## [What is needed]
The reply must repeat each entry exactly and contain no pictures.

━━━━━━

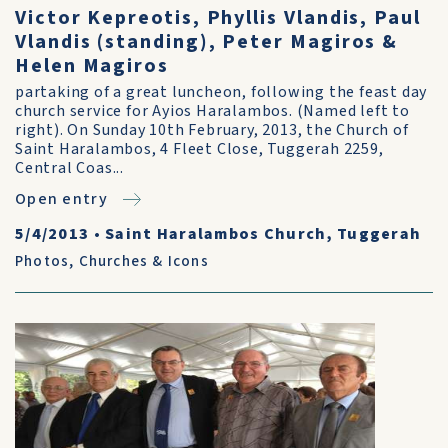
Victor Kepreotis, Phyllis Vlandis, Paul
Vlandis (standing), Peter Magiros &
Helen Magiros
partaking of a great luncheon, following the feast day
church service for Ayios Haralambos. (Named left to
right). On Sunday 10th February, 2013, the Church of
Saint Haralambos, 4 Fleet Close, Tuggerah 2259,
Central Coas...
Open entry
5/4/2013
•
Saint Haralambos Church, Tuggerah
Photos
,
Churches & Icons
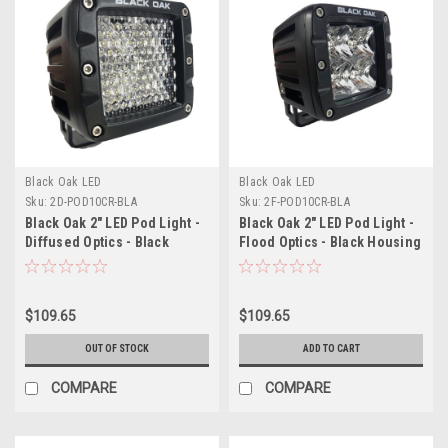
Black Oak LED
Black Oak LED
Sku:
2D-POD10CR-BLA
Sku:
2F-POD10CR-BLA
Black Oak 2" LED Pod Light -
Black Oak 2" LED Pod Light -
Diffused Optics - Black
Flood Optics - Black Housing
Housing - Pro Series 3.0
- Pro Series 3.0
$109.65
$109.65
OUT OF STOCK
ADD TO CART
COMPARE
COMPARE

━━━━━━

## [Your response]
Victor Kepreotis, Phyllis Vlandis, Paul
Vlandis (standing), Peter Magiros &
Helen Magiros
partaking of a great luncheon, following the feast day
church service for Ayios Haralambos. (Named left to
right). On Sunday 10th February, 2013, the Church of
Saint Haralambos, 4 Fleet Close, Tuggerah 2259,
Central Coas...
Open entry
5/4/2013
•
Saint Haralambos Church, Tuggerah
Photos
,
Churches & Icons
Black Oak LED
Black Oak LED
Sku:
2D-POD10CR-BLA
Sku:
2F-POD10CR-BLA
Black Oak 2" LED Pod Light -
Black Oak 2" LED Pod Light -
Diffused Optics - Black
Flood Optics - Black Housing
Housing - Pro Series 3.0
- Pro Series 3.0
$109.65
$109.65
OUT OF STOCK
ADD TO CART
COMPARE
COMPARE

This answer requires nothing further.